The most talked about metal is gold. It typically does well at times of great uncertainty or fear, because it is seen as a physical store of value and an alternative form of currency for anyone worried about the value of  paper currencies.

For that reason, the gold price tends to surge when confidence is at its lowest. Silver, too, typically follows the same course. By far the cheaper option, its price tends to fluctuate more aggressively making the potential for both gains and losses greater.

Gold and silver often move in the opposite direction to the US dollar. They’ve not done well this year because the dollar has been strong. Some experts believe the US dollar could weaken in 2019 which theoretically makes gold and silver worth exploring again.


One of the measures which many precious metal investors watch is the gold/silver ratio. This is the price of an ounce of gold divided by the price of an ounce of silver.

The metric has recently reached a long-term high of 86:1, which means that for every single ounce of gold you could purchase, you could get 86 ounces of silver. Perhaps, unsurprisingly, investors have started to wonder whether this is not a clear sign to buy.

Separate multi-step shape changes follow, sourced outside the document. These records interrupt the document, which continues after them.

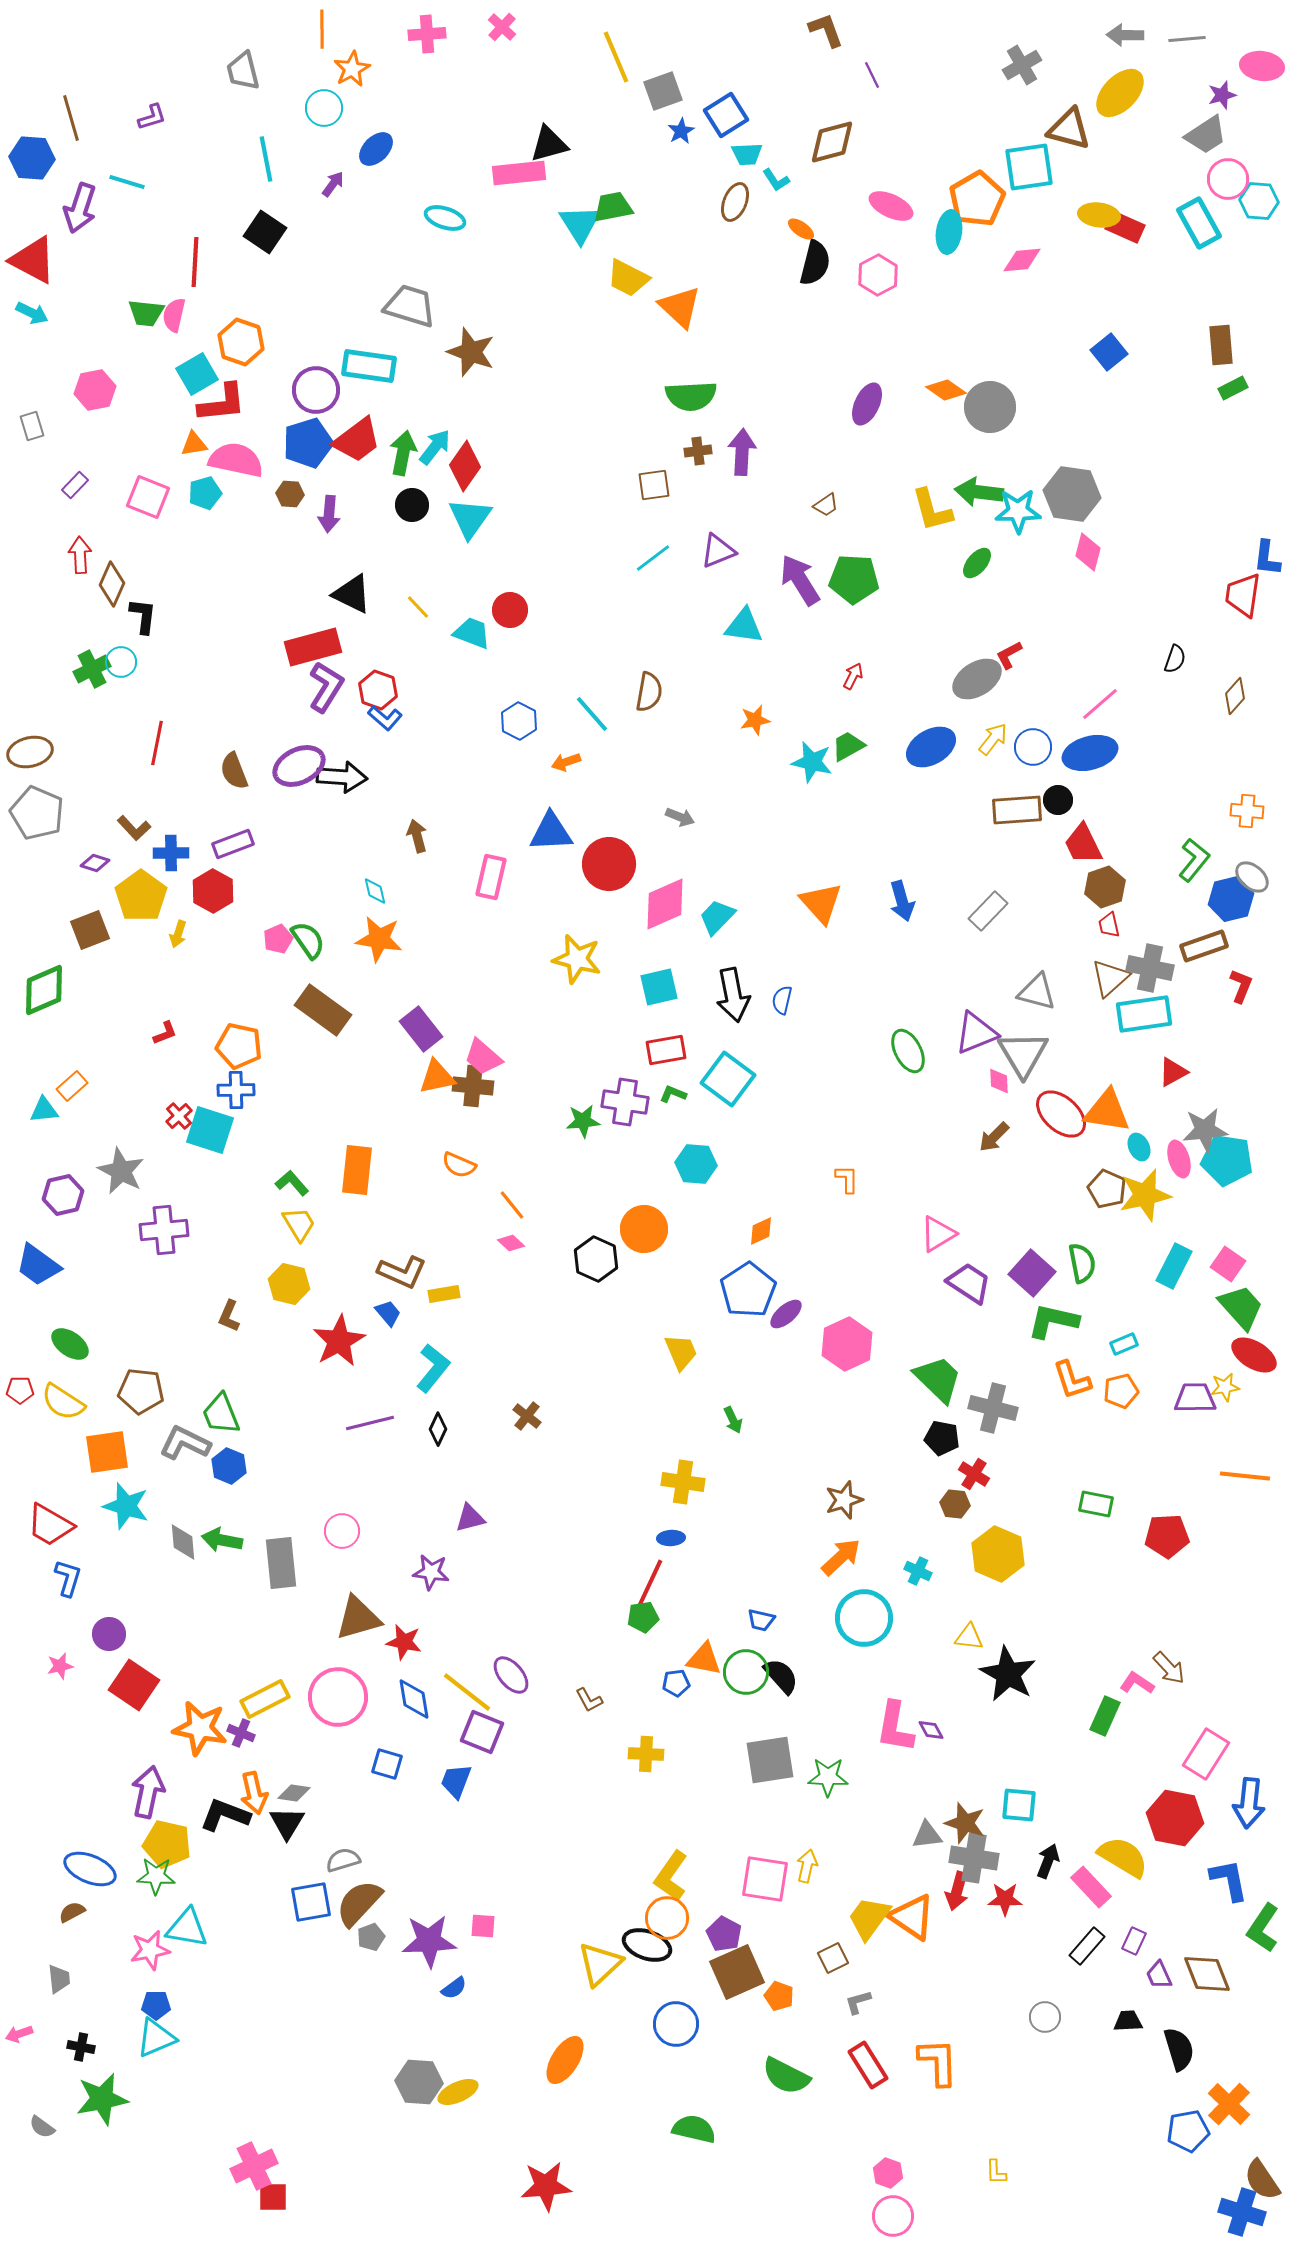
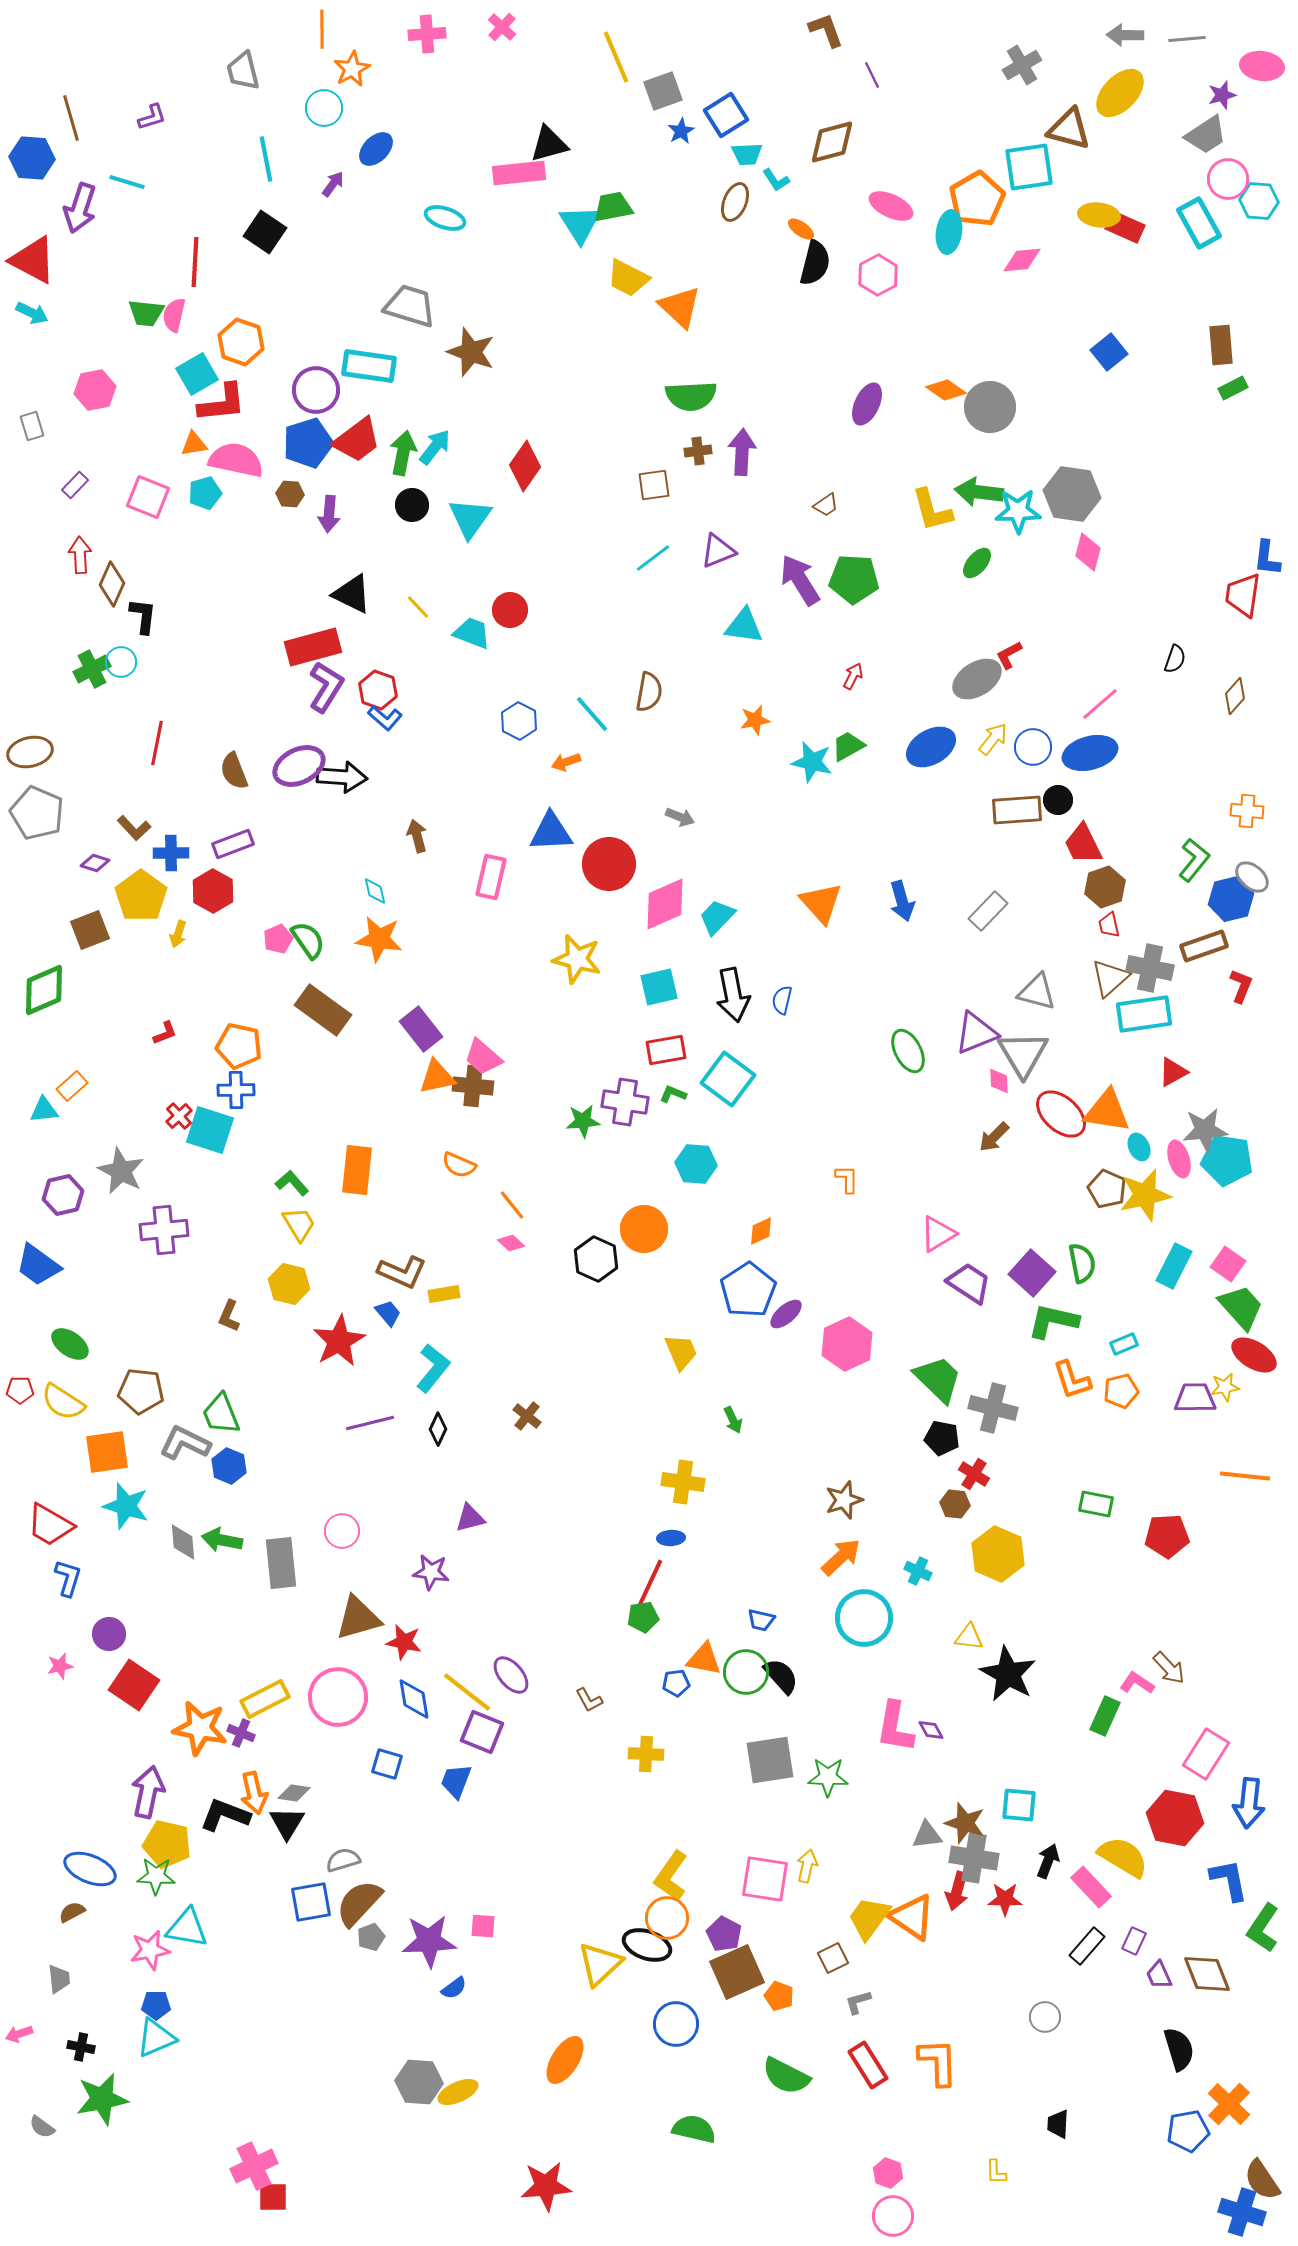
red diamond at (465, 466): moved 60 px right
black trapezoid at (1128, 2021): moved 70 px left, 103 px down; rotated 84 degrees counterclockwise
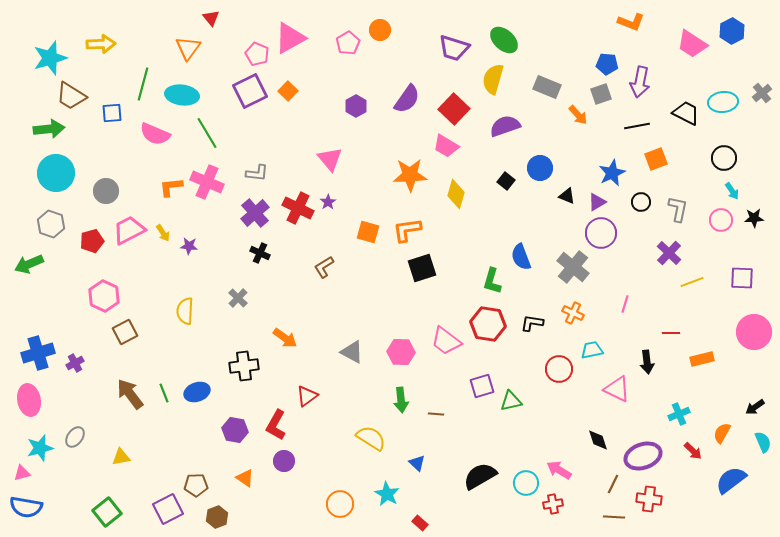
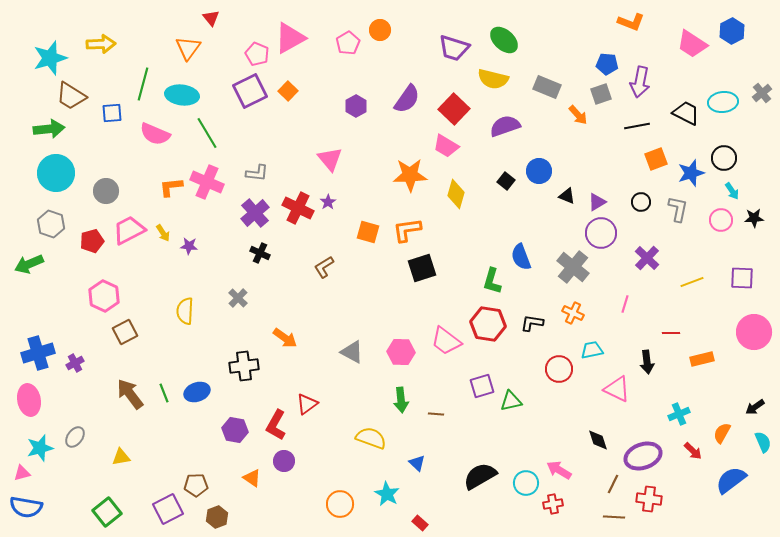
yellow semicircle at (493, 79): rotated 92 degrees counterclockwise
blue circle at (540, 168): moved 1 px left, 3 px down
blue star at (612, 173): moved 79 px right; rotated 8 degrees clockwise
purple cross at (669, 253): moved 22 px left, 5 px down
red triangle at (307, 396): moved 8 px down
yellow semicircle at (371, 438): rotated 12 degrees counterclockwise
orange triangle at (245, 478): moved 7 px right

The long-term average, looking at data back to 1970, is 57:1. The ratio has exceeded 70 since April 2017.

Ned Naylor-Leyland, manager of the Merian Gold & Silver (BYVJRB3) fund, says: ‘Like gold, silver is usually seen as a hedge against any loss of purchasing power in paper money. The current gold to silver ratio infers that silver is a value opportunity compared to gold. It is certainly a more volatile version of the yellow metal, which is being accumulated by the world’s central bankers as an apolitical reserve asset.’


Investing in silver may not be as simple as looking at a mathematical formula. Often, when the ratio has widened to these levels it is because the gold price has surged and then fallen back, rather than because of any specific movements in the silver price.

In the late 1980s, for example, gold surged amid fears of a recession after Black Monday on the stock market and then retreated.

After the financial crisis, precious metals initially lost value as investors sold assets indiscriminately, but they later started to climb as their safe haven status started to shine. For example, between 2009 and mid-2011, silver moved from $10 an ounce to a high of $48 per ounce.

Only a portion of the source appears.